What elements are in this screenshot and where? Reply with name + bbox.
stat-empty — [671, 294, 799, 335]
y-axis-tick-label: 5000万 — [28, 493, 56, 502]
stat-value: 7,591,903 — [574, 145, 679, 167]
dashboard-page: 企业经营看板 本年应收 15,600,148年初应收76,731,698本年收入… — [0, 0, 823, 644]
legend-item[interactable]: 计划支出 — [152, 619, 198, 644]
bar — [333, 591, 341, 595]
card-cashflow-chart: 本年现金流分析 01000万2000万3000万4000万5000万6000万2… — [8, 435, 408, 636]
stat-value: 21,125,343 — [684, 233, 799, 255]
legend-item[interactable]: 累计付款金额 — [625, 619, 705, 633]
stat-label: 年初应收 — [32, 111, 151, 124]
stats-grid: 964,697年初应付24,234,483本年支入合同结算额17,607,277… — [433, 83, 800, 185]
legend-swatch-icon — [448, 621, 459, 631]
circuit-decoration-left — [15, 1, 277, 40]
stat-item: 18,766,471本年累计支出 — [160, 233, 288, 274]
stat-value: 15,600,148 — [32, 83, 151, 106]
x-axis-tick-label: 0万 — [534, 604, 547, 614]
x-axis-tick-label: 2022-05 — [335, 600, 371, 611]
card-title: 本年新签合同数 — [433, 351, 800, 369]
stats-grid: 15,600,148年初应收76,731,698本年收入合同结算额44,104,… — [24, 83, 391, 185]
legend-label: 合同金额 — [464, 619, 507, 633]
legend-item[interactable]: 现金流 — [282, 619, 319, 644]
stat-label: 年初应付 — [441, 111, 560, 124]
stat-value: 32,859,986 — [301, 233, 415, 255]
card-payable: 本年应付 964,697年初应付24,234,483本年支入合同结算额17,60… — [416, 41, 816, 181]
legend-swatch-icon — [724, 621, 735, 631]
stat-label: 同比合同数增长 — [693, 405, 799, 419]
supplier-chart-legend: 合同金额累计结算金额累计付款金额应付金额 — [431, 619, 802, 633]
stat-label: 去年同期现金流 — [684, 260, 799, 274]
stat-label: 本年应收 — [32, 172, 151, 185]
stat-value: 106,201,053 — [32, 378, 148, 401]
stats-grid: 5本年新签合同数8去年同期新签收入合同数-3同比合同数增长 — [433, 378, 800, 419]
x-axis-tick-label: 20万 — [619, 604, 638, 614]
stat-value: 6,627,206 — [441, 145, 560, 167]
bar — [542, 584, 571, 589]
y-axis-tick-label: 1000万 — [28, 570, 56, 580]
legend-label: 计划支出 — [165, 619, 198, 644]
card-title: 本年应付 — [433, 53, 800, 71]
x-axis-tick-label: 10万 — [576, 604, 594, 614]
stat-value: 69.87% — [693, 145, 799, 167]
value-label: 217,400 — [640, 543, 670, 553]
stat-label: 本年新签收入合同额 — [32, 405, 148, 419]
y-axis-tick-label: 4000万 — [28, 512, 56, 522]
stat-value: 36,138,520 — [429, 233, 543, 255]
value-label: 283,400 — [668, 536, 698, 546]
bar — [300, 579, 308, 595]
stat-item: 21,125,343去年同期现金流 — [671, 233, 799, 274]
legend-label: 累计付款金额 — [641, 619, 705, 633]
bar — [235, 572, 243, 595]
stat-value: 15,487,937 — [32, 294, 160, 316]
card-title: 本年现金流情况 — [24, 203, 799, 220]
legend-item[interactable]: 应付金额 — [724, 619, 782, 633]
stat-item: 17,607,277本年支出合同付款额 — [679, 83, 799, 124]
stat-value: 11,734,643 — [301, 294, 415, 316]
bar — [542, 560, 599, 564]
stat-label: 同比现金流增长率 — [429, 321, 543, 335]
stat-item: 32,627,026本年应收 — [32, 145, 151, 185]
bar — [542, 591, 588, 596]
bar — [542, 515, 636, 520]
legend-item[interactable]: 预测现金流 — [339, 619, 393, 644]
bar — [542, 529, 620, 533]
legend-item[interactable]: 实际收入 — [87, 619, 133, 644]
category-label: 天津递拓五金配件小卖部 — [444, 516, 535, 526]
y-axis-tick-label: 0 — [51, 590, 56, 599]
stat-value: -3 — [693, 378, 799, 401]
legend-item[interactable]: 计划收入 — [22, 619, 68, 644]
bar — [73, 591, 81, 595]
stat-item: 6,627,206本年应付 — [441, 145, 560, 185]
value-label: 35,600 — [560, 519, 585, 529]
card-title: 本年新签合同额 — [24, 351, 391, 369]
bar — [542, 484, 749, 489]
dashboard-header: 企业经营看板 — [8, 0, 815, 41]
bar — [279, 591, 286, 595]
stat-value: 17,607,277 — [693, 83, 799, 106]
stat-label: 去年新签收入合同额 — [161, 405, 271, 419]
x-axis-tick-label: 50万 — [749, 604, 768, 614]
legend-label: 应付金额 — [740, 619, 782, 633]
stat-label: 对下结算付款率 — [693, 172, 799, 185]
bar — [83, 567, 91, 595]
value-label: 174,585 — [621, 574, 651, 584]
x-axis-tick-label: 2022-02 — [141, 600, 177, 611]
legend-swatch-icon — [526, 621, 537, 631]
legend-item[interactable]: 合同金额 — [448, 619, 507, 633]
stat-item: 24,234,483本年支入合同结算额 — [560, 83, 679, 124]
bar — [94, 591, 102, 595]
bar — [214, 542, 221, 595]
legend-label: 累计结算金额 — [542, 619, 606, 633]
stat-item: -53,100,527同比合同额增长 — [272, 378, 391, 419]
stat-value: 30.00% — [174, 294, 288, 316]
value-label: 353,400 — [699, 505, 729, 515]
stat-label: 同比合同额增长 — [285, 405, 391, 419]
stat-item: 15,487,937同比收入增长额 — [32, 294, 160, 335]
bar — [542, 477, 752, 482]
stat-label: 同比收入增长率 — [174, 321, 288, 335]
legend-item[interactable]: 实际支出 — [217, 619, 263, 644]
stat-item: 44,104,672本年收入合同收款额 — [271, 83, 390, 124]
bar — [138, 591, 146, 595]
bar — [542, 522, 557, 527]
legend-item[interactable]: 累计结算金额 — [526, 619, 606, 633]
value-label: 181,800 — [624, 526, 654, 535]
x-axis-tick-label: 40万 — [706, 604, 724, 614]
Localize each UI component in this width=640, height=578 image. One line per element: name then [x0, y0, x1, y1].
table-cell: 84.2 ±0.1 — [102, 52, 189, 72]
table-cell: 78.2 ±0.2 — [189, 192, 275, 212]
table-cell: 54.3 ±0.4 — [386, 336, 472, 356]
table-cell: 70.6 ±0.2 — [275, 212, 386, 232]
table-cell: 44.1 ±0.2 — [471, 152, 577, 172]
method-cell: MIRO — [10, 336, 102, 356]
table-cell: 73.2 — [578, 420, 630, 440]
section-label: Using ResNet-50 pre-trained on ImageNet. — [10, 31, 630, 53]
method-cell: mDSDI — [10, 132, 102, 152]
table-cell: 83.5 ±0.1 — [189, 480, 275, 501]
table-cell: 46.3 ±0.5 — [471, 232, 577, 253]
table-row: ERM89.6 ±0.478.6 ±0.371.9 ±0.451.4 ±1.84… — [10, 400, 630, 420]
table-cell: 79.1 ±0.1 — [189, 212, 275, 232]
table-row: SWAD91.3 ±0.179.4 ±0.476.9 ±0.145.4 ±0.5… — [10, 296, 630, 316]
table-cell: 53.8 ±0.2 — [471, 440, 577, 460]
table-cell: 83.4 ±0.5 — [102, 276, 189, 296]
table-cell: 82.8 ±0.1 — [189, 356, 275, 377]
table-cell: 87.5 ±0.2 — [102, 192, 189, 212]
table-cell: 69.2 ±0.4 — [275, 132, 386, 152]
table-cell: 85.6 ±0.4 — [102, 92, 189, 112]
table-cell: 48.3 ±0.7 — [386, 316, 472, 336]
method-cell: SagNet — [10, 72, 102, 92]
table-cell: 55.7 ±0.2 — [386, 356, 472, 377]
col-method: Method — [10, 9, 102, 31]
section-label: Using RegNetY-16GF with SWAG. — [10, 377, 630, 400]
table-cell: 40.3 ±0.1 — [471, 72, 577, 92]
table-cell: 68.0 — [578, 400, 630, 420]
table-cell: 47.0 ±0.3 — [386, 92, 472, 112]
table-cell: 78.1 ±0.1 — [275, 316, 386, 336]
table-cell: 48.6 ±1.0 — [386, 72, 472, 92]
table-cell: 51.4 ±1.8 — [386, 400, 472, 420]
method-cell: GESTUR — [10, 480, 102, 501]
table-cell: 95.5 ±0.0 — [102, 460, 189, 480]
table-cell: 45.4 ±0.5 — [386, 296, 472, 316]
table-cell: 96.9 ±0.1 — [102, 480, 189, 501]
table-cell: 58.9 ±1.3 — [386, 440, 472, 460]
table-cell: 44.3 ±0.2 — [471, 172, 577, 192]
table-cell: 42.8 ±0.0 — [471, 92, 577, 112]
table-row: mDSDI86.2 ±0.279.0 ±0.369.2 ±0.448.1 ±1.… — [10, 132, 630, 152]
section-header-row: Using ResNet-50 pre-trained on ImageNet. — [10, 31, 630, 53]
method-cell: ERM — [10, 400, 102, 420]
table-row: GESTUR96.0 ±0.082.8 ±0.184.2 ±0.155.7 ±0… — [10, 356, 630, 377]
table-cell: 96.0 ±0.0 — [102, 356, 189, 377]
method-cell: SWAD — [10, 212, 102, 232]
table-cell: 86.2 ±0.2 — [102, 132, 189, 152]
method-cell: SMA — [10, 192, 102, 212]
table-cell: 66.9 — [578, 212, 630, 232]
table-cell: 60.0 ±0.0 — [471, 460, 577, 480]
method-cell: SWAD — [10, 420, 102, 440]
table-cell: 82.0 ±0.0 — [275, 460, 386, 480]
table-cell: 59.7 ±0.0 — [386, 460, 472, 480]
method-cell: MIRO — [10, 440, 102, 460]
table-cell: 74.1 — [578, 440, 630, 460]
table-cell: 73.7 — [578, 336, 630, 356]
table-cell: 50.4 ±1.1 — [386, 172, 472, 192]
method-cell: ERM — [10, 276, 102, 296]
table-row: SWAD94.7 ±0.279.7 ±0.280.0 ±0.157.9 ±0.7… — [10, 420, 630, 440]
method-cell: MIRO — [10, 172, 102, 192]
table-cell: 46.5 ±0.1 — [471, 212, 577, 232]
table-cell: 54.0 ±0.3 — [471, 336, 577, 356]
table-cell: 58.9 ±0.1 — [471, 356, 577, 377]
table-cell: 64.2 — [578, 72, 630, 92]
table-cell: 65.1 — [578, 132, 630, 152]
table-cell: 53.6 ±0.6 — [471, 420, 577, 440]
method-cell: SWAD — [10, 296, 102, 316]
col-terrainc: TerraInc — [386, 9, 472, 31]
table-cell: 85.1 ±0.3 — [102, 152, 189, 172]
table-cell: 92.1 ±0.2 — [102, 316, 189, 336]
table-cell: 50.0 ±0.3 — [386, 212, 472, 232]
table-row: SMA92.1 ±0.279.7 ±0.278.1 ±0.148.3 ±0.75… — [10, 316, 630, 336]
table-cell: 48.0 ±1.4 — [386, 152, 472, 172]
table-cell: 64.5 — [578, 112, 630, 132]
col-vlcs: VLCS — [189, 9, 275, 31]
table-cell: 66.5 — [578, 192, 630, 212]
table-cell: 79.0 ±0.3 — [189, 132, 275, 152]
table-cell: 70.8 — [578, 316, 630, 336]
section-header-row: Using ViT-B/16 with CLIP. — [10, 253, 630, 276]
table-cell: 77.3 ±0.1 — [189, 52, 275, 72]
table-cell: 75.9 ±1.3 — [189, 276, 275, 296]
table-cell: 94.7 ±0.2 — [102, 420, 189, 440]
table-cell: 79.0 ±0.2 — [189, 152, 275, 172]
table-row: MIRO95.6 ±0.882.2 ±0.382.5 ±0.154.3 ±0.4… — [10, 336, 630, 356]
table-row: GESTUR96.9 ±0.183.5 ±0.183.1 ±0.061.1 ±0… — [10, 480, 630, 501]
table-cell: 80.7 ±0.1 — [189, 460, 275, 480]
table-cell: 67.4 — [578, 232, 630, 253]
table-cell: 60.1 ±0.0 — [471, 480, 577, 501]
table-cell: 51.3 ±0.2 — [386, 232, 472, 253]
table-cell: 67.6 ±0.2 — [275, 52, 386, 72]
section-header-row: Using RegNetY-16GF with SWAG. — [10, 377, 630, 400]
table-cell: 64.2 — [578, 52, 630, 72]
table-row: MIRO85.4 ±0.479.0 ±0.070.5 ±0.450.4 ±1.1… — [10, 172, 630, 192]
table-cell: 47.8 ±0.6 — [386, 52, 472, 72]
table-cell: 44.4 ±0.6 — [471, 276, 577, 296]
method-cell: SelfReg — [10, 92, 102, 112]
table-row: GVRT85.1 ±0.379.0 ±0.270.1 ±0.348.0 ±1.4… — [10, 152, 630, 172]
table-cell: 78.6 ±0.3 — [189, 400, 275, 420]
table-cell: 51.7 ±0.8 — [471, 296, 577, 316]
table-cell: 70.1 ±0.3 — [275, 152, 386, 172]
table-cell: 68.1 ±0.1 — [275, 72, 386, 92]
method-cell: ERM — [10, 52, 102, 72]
□ □ □ □ □ □ □
About this task:
The answer must be a single number: the count of lines in the data that include the word "name".

Problem solution:
2